49 des journalistes tués ont d’ailleurs été délibérément visés, alors qu’une trentaine sont morts dans l’exercice de leur profession. Les pays en guerre comme l’Afghanistan (15 morts) et la Syrie (11 morts) restent les plus dangereux pour la profession. Fait notable : l’entrée des États-Unis parmi les pays les plus meurtriers au monde après la fusillade sanglante contre la rédaction du Capitol Gazette, rappelle RSF.


Le nombre de journalistes emprisonnés est également en nette hausse 348 en 2018 contre 326 en l’année précédente. « Cinq pays détiennent à eux seuls plus de la moitié des journalistes emprisonnés : L’Iran, l’Arabie saoudite, l’Égypte, la Turquie et la Chine », selon les chiffres de l’association.


 


S’informer ou se désinformer sur les réseaux sociaux ?


Coïncidence ou Corrélation ? Alors que la pratique du métier de journaliste est de plus en plus dangereuse, les « fake news » ou « infox » ont le vent en poupe. De la présidentielle brésilienne aux « gilets jaunes » en France, leur influence est toujours croissante, portée par la puissance de dissémination et d'exposition des réseaux sociaux.


Popularisée par Donald Trump, l'expression « fake news » est devenue une arme rhétorique pour attaquer les médias. Elle est de plus en plus reprise par les politiques en Espagne, en Chine ou en Birmanie. Elle désigne ainsi tout et n'importe quoi, qu'il s'agisse de fausses informations volontairement produites pour nuire, de pastiche, de maladresses ou d'erreurs, mais aussi d'informations recoupées et vérifiées que l’on veut décridibiliser.


Quantité d'images sont ainsi détournées pour leur donner un autre sens : on dénonce ainsi les violences policières en France pendant le mouvement des « gilets jaunes » avec une photo d'une manifestante le visage rouge de sang prise il y a plusieurs années en Espagne.

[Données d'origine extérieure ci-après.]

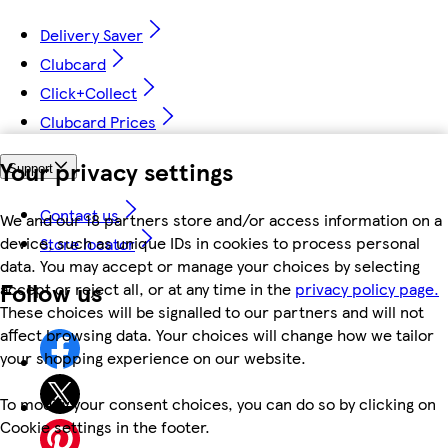
Delivery Saver
Clubcard
Click+Collect
Clubcard Prices
Your privacy settings
Support
Contact us
We and our 18 partners store and/or access information on a
device, such as unique IDs in cookies to process personal
Store locator
data. You may accept or manage your choices by selecting
Follow us
accept or reject all, or at any time in the
privacy policy page.
These choices will be signalled to our partners and will not
affect browsing data. Your choices will change how we tailor
your shopping experience on our website.
To modify your consent choices, you can do so by clicking on
Cookie settings in the footer.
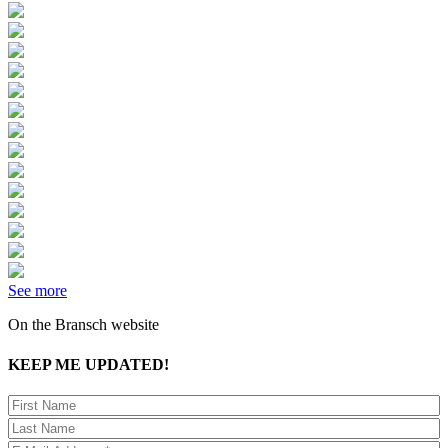
See more
On the Bransch website
KEEP ME UPDATED!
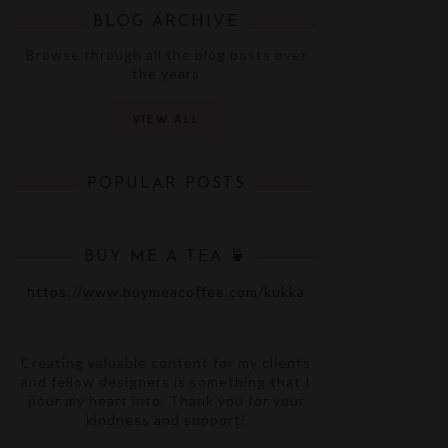
BLOG ARCHIVE
Browse through all the blog posts over
the years
VIEW ALL
POPULAR POSTS
BUY ME A TEA 🍵
https://www.buymeacoffee.com/kukka
Creating valuable content for my clients
and fellow designers is something that I
pour my heart into. Thank you for your
kindness and support!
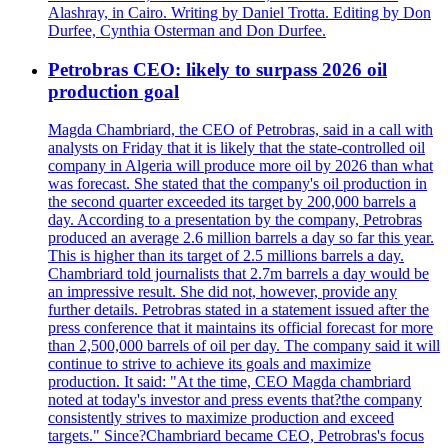
Alashray, in Cairo. Writing by Daniel Trotta. Editing by Don
Durfee, Cynthia Osterman and Don Durfee.
Petrobras CEO: likely to surpass 2026 oil
production goal
Magda Chambriard, the CEO of Petrobras, said in a call with
analysts on Friday that it is likely that the state-controlled oil
company in Algeria will produce more oil by 2026 than what
was forecast. She stated that the company's oil production in
the second quarter exceeded its target by 200,000 barrels a
day. According to a presentation by the company, Petrobras
produced an average 2.6 million barrels a day so far this year.
This is higher than its target of 2.5 millions barrels a day.
Chambriard told journalists that 2.7m barrels a day would be
an impressive result. She did not, however, provide any
further details. Petrobras stated in a statement issued after the
press conference that it maintains its official forecast for more
than 2,500,000 barrels of oil per day. The company said it will
continue to strive to achieve its goals and maximize
production. It said: "At the time, CEO Magda chambriard
noted at today's investor and press events that?the company
consistently strives to maximize production and exceed
targets." Since?Chambriard became CEO, Petrobras's focus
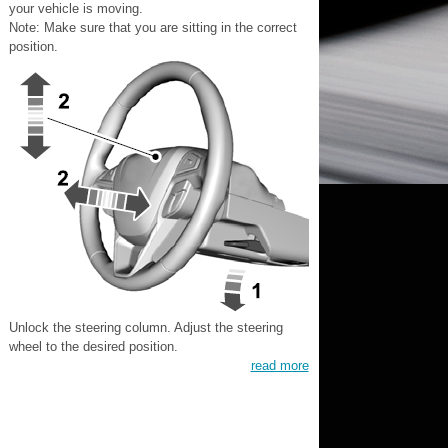
your vehicle is moving.
Note: Make sure that you are sitting in the correct
position.
Unlock the steering column. Adjust the steering
wheel to the desired position.
read more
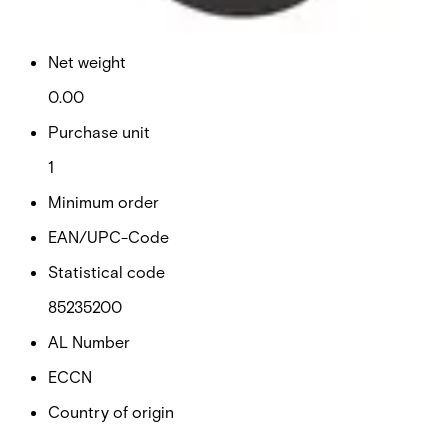
0.01
Net weight
0.00
Purchase unit
1
Minimum order
EAN/UPC-Code
Statistical code
85235200
AL Number
ECCN
Country of origin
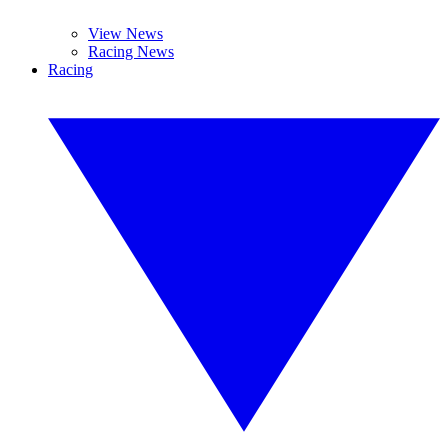
View News
Racing News
Racing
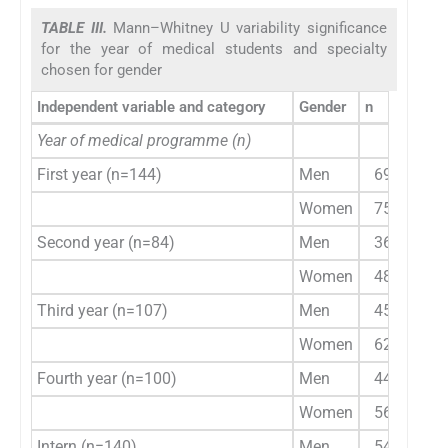
TABLE III.
Mann–Whitney U variability significance
for the year of medical students and specialty
chosen for gender
Independent variable and category
Gender
n
JSE-S
Year of medical programme (n)
First year (n=144)
Men
69
Women
75
Second year (n=84)
Men
36
4
Women
48
Third year (n=107)
Men
45
Women
62
Fourth year (n=100)
Men
44
4
Women
56
Intern (n=140)
Men
54
6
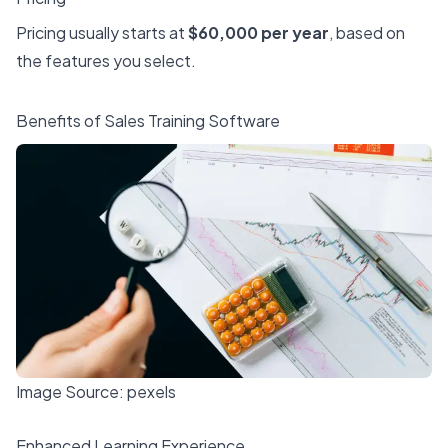
Pricing usually starts at
$60,000 per year
, based on
the features you select.
Benefits of Sales Training Software
Image Source:
pexels
Enhanced Learning Experience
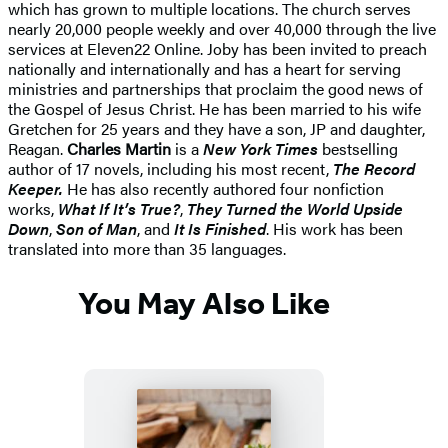
which has grown to multiple locations. The church serves
nearly 20,000 people weekly and over 40,000 through the live
services at Eleven22 Online. Joby has been invited to preach
nationally and internationally and has a heart for serving
ministries and partnerships that proclaim the good news of
the Gospel of Jesus Christ. He has been married to his wife
Gretchen for 25 years and they have a son, JP and daughter,
Reagan.
Charles Martin
is a
New York Times
bestselling
author of 17 novels, including his most recent,
The Record
Keeper.
He has also recently authored four nonfiction
works,
What If It’s True?
,
They Turned the World Upside
Down
,
Son of Man
, and
It Is Finished
. His work has been
translated into more than 35 languages.
You May Also Like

Nouveauté en 2018 : l’« infox » créée délibérément par un gouvernement. Fin mai, l'Ukraine a mis en scène la « fausse mort » du journaliste russe Arkadi Babtchenko pour, selon les autorités, empêcher une tentative d'assassinat le visant. « Du pain bénit pour les paranoïaques et complotistes de tout poil », s'est inquiété le secrétaire général de Reporters sans frontières, Christophe Deloire.


La crainte grandit à mesure que ces nouveaux modes de diffusion de l’information et de la désinformation minent la confiance dans les médias et les institutions. La viralité des fausses informations s'appuie en effet sur une confiance faible, quoique stable, dans les médias : 44 %, d'après une étude de l'institut de sondage YouGov pour le Reuters Institute dans 37 pays à travers le monde. Le chercheur John Huxford (Illinois State University) explique que les réseaux sociaux peuvent amplifier la désinformation en agissant comme « chambre d'écho », « donnant de la crédibilité » aux articles par le simple fait qu'ils sont très partagés. Les « fausses nouvelles » tendent à se propager beaucoup plus rapidement que les vraies informations sur Twitter, a en outre relevé une étude du MIT.


Le scandale Cambridge Analytica, entreprise qui a exploité les données personnelles de 87 millions d’utilisateurs de Facebook afin d’orienter leurs opinions, devrait pourtant alerter le public sur ce qui circule sur les réseaux sociaux. Pour éteindre l’incendie, le géant américain a notamment accentué en 2018 une offensive autant communicationnelle que technique entamée fin 2016, en signant des contrats avec plus de 35 médias dans 24 pays comme pour qu'ils « évaluent la justesse des articles » circulant sur Facebook. Il assure ensuite être en mesure de réduire la propagation des fausses informations.


Mais malgré les initiatives de « fact-checking » qui se multiplient (162 dans le monde recensées par le Reporters Lab de la Duke University), et les mesures engagées, aux résultats encore faibles, la désinformation a souvent un coup d'avance.